Saturday, March 5, 2011

Buying By-Elections In Malaysia

Merlimau and Kerdau vote this Sunday in their respective by-elections. These will probably be the last by-elections before the General Election is called. And BN is going all out to ensure they win with big margins.

The logic is simple. Winning big in these by-elections will, BN believes, give it a crucial momentum going forward. And so, they use every tactic and measure possible to win every vote.
Including, in Kerdau, gangsterism and violence in the form of nails sprinkled on the road to opposition ceramahs.
And objects, including stones, thrown at Mr.Anwar Ibrahim's car.
In Merlimau, they unleash discredited defamers to spread yet more calumnious lies, and who are so distasteful to us that we will not stain our post with their names.
Most of all, they use money.
Lots of it.

BN parties build sumptuous Bilik Gerakans, sometimes barely used. As do those 'parties' who support the BN from outside and are, no doubt, well compensated.
While the Oppsition struggles with bare huts by comparison. Or, in some areas, has no Bilik Gerakans at all.

The 1Malaysia "NGO", taking as their name Mr.Najib's discredited slogan, organises feasts and banquets and karaoke contests which would bankrupt Tonga, yet claim to have nothing to do with anybody. BN politicians, including the two-timing Mr.Chua Soi Lek, claim to have no connection to them.

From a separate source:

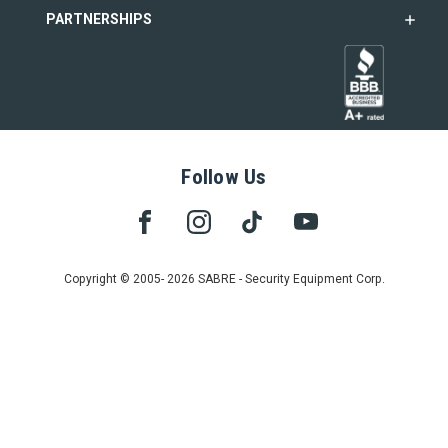
PARTNERSHIPS
Follow Us
Copyright © 2005- 2026 SABRE - Security Equipment Corp.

Their stunning strategy in Merlimau, as it was in Tenang, appears to be to entertain the Chinese out of their votes. The Chinese electorate declined to give up their vote for such frivoulous reasons in Tenang, but the "NGO", undeterred, is giving it another shot in Merlimau.

All this will, of course, work on some. While turning off others. BN particularly struggles with the Chinese Vote, which it seems, mostly cannot be bought. Unless you're in Singapore.

A walk through Taman Muhibbah in Merlimau provides startling revelations.
The Chinese houses have no BN flags displayed.
While almost every Indian household seems to have a BN flag stuck outside. They are paid, we are told, a RM100 'advertising' fee.
And its RM200 per head for votes. For the lucky household with 3 voters, a RM600 windfall. For a struggling family, a tidy sum indeed.
They are not urban voters, who will immediately question the source of such largesse.

We will not bother to predict how the results will turn out.

But we sense that, despite all their ugly tactics, BN will find the margins less than what they had hoped for.